◆ ASSIGNMENT ◆
Pictures aside, copy exactly the lines running from the one with "liaison dans le" to the end of the records.

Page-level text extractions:
>>>

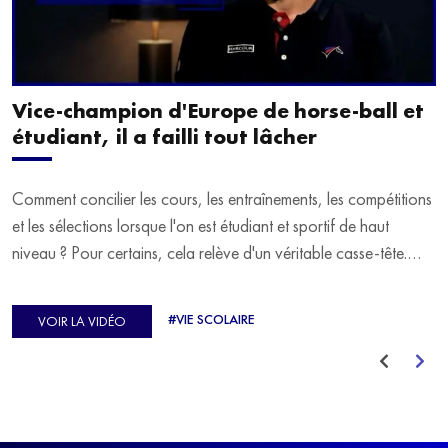
Vice-champion d'Europe de horse-ball et
étudiant, il a failli tout lâcher
Comment concilier les cours, les entraînements, les compétitions
et les sélections lorsque l'on est étudiant et sportif de haut
niveau ? Pour certains, cela relève d'un véritable casse-tête.
C'est précisément ce qu'a vécu Ulysse Soriano, vice-champion
d'Europe de Horse-ball, qui a failli abandonner ses études
#VIE SCOLAIRE
VOIR LA VIDÉO
avant de trouver un nouvel équilibre.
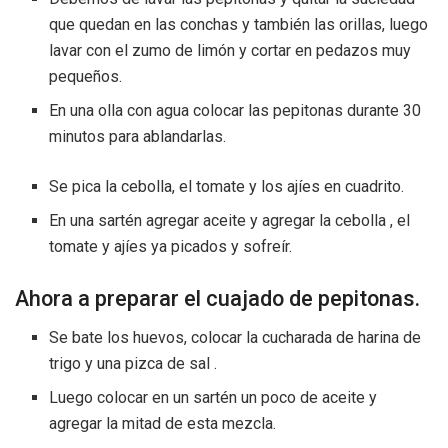
que quedan en las conchas y también las orillas, luego
lavar con el zumo de limón y cortar en pedazos muy
pequeños.
En una olla con agua colocar las pepitonas durante 30
minutos para ablandarlas.
Se pica la cebolla, el tomate y los ajíes en cuadrito.
En una sartén agregar aceite y agregar la cebolla , el
tomate y ajíes ya picados y sofreír.
Ahora a preparar el cuajado de pepitonas.
Se bate los huevos, colocar la cucharada de harina de
trigo y una pizca de sal .
Luego colocar en un sartén un poco de aceite y
agregar la mitad de esta mezcla.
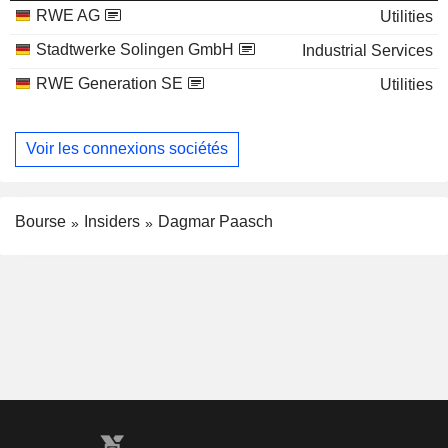
RWE AG
Utilities
Stadtwerke Solingen GmbH
Industrial Services
RWE Generation SE
Utilities
Voir les connexions sociétés
Bourse
Insiders
Dagmar Paasch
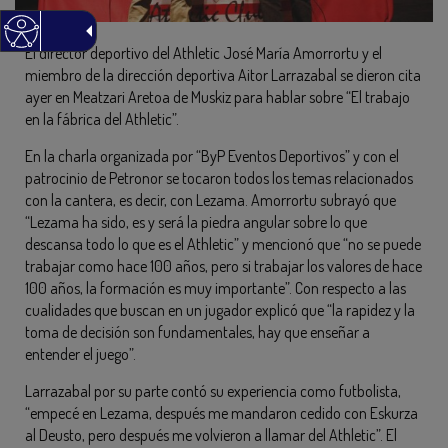
El director deportivo del Athletic José María Amorrortu y el
miembro de la dirección deportiva Aitor Larrazabal se dieron cita
ayer en Meatzari Aretoa de Muskiz para hablar sobre “El trabajo
en la fábrica del Athletic”.
En la charla organizada por “ByP Eventos Deportivos” y con el
patrocinio de Petronor se tocaron todos los temas relacionados
con la cantera, es decir, con Lezama. Amorrortu subrayó que
“Lezama ha sido, es y será la piedra angular sobre lo que
descansa todo lo que es el Athletic” y mencionó que “no se puede
trabajar como hace 100 años, pero si trabajar los valores de hace
100 años, la formación es muy importante”. Con respecto a las
cualidades que buscan en un jugador explicó que “la rapidez y la
toma de decisión son fundamentales, hay que enseñar a
entender el juego”.
Larrazabal por su parte contó su experiencia como futbolista,
“empecé en Lezama, después me mandaron cedido con Eskurza
al Deusto, pero después me volvieron a llamar del Athletic”. El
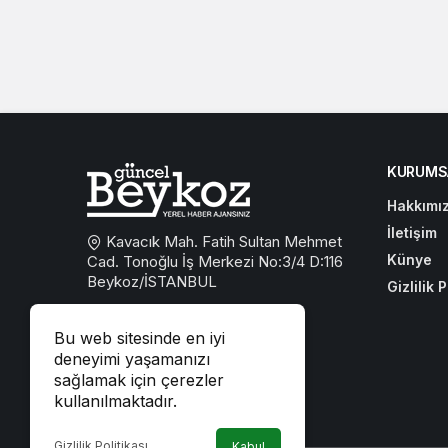
KURUMS
Hakkımı
İletişim
Kavacık Mah. Fatih Sultan Mehmet
Künye
Cad. Tonoğlu İş Merkezi No:3/4 D:116
Beykoz/İSTANBUL
Gizlilik P
0533 767 59 59
Bu web sitesinde en iyi
beykozguncel@gmail.com
deneyimi yaşamanızı
sağlamak için çerezler
iletisim@beykozguncel.com
kullanılmaktadır.
Gizlilik Politikası
Kabul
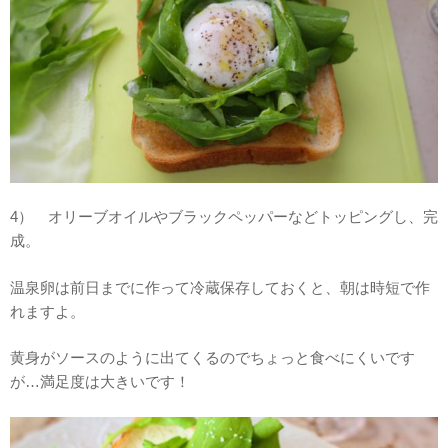
4） オリーブオイルやブラックペッパーなどトッピングし、完
成。
温泉卵は前日までに作って冷蔵保存しておくと、朝は時短で作
れますよ。
黄身がソースのように出てくるのでちょっと食べにくいです
が…満足度は大きいです！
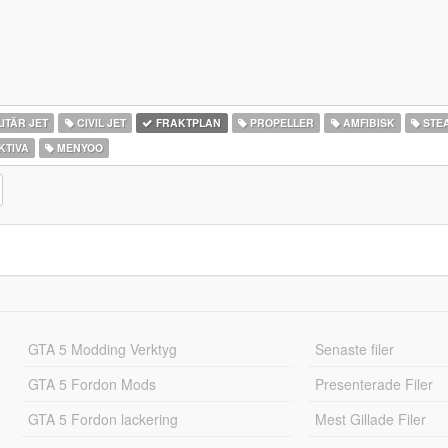
ITÄR JET
CIVIL JET
FRAKTPLAN
PROPELLER
AMFIBISK
STE
KTIVA
MENYOO
GTA 5 Modding Verktyg
Senaste filer
GTA 5 Fordon Mods
Presenterade Filer
GTA 5 Fordon lackering
Mest Gillade Filer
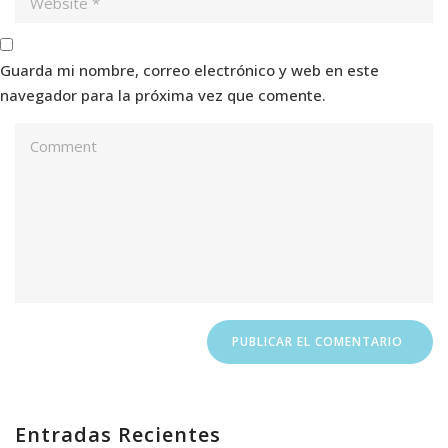
Guarda mi nombre, correo electrónico y web en este
navegador para la próxima vez que comente.
Entradas Recientes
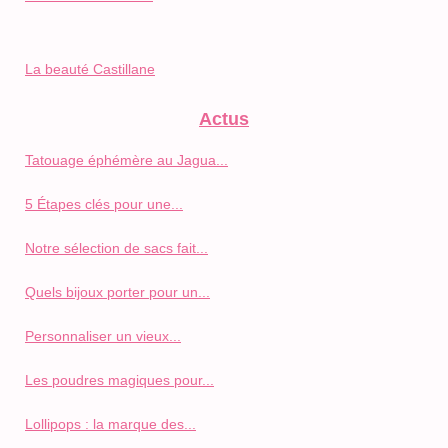
La beauté Castillane
Actus
Tatouage éphémère au Jagua...
5 Étapes clés pour une...
Notre sélection de sacs fait...
Quels bijoux porter pour un...
Personnaliser un vieux...
Les poudres magiques pour...
Lollipops : la marque des...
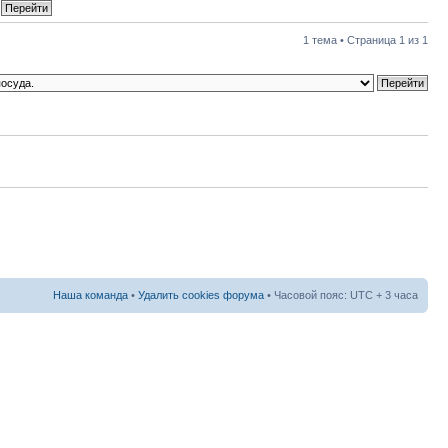
1 тема • Страница
1
из
1
Наша команда
•
Удалить cookies форума
• Часовой пояс: UTC + 3 часа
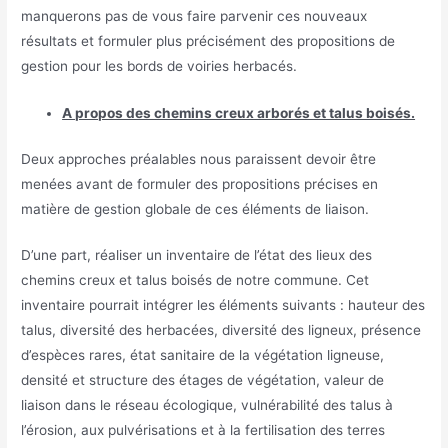
manquerons pas de vous faire parvenir ces nouveaux
résultats et formuler plus précisément des propositions de
gestion pour les bords de voiries herbacés.
A propos des chemins creux arborés et talus boisés.
Deux approches préalables nous paraissent devoir être
menées avant de formuler des propositions précises en
matière de gestion globale de ces éléments de liaison.
D’une part, réaliser un inventaire de l’état des lieux des
chemins creux et talus boisés de notre commune. Cet
inventaire pourrait intégrer les éléments suivants : hauteur des
talus, diversité des herbacées, diversité des ligneux, présence
d’espèces rares, état sanitaire de la végétation ligneuse,
densité et structure des étages de végétation, valeur de
liaison dans le réseau écologique, vulnérabilité des talus à
l’érosion, aux pulvérisations et à la fertilisation des terres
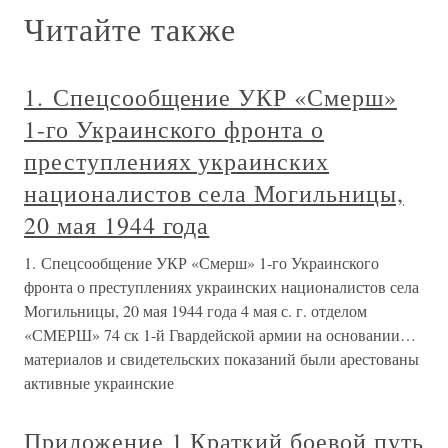
Читайте также
1. Спецсообщение УКР «Смерш»
1-го Украинского фронта о
преступлениях украинских
националистов села Могильницы,
20 мая 1944 года
1. Спецсообщение УКР «Смерш» 1-го Украинского
фронта о преступлениях украинских националистов села
Могильницы, 20 мая 1944 года 4 мая с. г. отделом
«СМЕРШ» 74 ск 1-й Гвардейской армии на основании…
материалов и свидетельских показаний были арестованы
активные украинские
Приложение 1 Краткий боевой путь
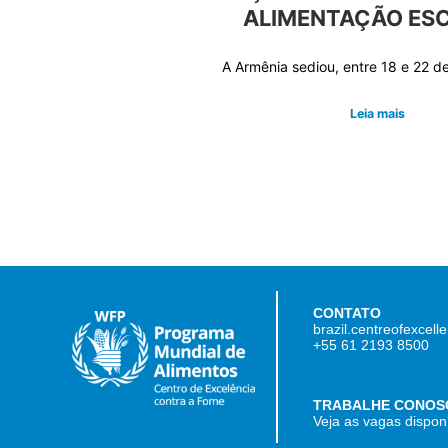
ALIMENTAÇÃO ES
A Armênia sediou, entre 18 e 22 
Leia mais
CONTATO
brazil.centreofexcel
+55 61 2193 8500
TRABALHE CONOS
Veja as vagas dispon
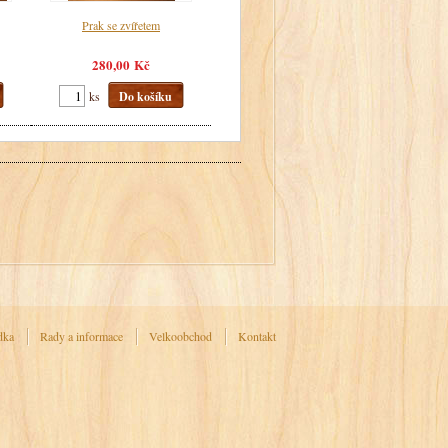
Prak se zvířetem
280,00 Kč
ks
Do košíku
dka
Rady a informace
Velkoobchod
Kontakt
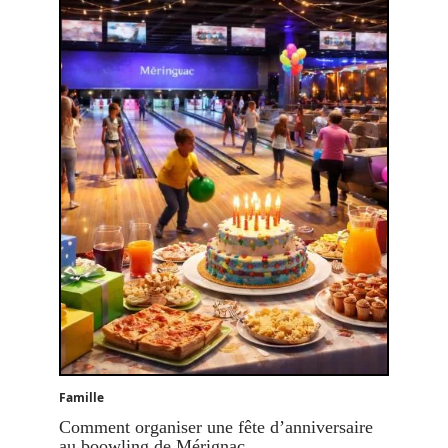
Famille
Comment organiser une fête d’anniversaire
au boowling de Mérignac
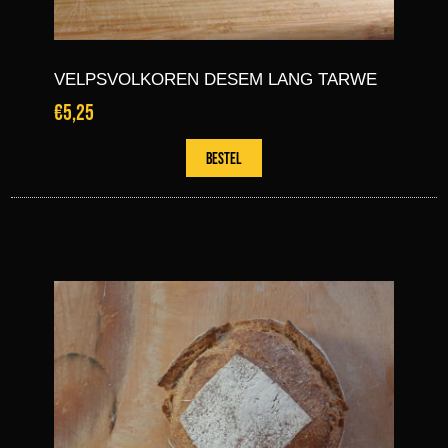
VELPSVOLKOREN DESEM LANG TARWE
€5,25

<<<

◆ SOLUTION FOR THIS PROBLEM ◆
liaison dans le réseau écologique, vulnérabilité des talus à
l’érosion, aux pulvérisations et à la fertilisation des terres
Читайте также
1. Спецсообщение УКР «Смерш»
1-го Украинского фронта о
преступлениях украинских
националистов села Могильницы,
20 мая 1944 года
1. Спецсообщение УКР «Смерш» 1-го Украинского
фронта о преступлениях украинских националистов села
Могильницы, 20 мая 1944 года 4 мая с. г. отделом
«СМЕРШ» 74 ск 1-й Гвардейской армии на основании…
материалов и свидетельских показаний были арестованы
активные украинские
Приложение 1 Краткий боевой путь
ALIMENTAÇÃO ES
A Armênia sediou, entre 18 e 22 
Leia mais
CONTATO
brazil.centreofexcel
+55 61 2193 8500
TRABALHE CONOS
Veja as vagas dispon
Prak se zvířetem
280,00 Kč
ks
Do košíku
dka
Rady a informace
Velkoobchod
Kontakt
Famille
Comment organiser une fête d’anniversaire
au boowling de Mérignac
VELPSVOLKOREN DESEM LANG TARWE
€5,25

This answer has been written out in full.